EXERCISE INSTRUCTIONS: Go through the material below, tally each line containing "imprimir", and write the tally alone.

DATA FOR THIS EXERCISE:

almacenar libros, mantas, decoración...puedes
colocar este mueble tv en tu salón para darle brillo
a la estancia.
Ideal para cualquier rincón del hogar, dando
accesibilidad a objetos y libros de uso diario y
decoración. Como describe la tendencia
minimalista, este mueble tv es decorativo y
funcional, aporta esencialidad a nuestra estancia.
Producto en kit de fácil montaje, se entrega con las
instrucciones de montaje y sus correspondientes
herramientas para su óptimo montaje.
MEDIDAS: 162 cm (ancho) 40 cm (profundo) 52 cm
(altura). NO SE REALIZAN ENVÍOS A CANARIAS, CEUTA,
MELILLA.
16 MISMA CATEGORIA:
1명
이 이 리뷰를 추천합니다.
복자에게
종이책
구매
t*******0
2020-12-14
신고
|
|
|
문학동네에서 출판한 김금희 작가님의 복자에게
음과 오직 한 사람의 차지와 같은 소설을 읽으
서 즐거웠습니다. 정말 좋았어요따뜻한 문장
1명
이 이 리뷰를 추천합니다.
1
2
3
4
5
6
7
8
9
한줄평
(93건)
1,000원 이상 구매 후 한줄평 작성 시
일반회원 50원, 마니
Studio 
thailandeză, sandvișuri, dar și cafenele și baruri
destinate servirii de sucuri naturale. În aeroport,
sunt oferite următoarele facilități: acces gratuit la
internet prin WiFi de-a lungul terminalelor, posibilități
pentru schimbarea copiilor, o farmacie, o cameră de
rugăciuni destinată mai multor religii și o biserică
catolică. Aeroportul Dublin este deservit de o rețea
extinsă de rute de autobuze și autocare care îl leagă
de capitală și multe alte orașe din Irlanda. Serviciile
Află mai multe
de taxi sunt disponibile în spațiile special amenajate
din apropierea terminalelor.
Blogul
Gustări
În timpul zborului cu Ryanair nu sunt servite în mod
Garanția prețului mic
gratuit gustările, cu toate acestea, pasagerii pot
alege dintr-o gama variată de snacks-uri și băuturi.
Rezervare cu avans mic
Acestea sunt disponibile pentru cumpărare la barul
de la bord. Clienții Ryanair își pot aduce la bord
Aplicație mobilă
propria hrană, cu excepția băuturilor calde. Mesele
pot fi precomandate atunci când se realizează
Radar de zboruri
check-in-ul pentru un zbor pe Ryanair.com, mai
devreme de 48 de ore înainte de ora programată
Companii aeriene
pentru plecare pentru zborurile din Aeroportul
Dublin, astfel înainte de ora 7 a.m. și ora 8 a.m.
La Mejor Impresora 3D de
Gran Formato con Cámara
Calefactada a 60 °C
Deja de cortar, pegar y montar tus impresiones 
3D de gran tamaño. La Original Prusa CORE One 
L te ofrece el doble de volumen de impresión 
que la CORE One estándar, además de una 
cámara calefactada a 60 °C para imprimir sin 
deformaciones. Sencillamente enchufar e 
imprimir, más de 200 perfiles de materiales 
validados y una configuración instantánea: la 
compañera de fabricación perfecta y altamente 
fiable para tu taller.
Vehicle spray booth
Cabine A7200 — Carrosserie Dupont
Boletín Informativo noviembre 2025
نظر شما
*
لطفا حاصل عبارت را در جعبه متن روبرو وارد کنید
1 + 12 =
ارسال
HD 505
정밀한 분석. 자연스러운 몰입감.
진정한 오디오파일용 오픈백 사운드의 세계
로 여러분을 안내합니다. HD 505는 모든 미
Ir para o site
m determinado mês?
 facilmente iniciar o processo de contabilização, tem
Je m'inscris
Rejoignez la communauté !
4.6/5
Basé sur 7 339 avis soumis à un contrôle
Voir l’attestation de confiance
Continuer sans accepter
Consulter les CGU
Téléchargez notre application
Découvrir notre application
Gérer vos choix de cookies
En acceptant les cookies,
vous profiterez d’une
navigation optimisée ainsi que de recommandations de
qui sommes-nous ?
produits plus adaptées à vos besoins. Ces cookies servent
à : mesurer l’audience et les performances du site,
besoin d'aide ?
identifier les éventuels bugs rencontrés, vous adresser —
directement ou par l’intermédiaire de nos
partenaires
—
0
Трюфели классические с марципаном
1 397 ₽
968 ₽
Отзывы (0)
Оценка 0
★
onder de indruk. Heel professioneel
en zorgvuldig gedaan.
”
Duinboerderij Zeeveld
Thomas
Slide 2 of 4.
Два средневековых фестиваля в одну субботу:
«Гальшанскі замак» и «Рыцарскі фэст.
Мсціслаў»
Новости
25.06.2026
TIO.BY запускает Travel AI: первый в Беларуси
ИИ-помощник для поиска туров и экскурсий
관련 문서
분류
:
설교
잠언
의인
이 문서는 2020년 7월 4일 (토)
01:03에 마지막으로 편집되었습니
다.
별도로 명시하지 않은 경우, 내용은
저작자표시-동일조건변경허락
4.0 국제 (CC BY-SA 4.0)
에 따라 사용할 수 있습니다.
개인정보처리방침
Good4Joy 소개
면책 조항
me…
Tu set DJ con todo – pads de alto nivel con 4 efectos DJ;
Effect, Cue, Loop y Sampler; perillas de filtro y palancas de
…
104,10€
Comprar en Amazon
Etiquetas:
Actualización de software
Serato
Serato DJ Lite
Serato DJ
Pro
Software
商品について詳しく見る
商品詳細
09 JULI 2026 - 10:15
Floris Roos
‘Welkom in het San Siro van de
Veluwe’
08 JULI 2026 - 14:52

WRITTEN RESPONSE: 2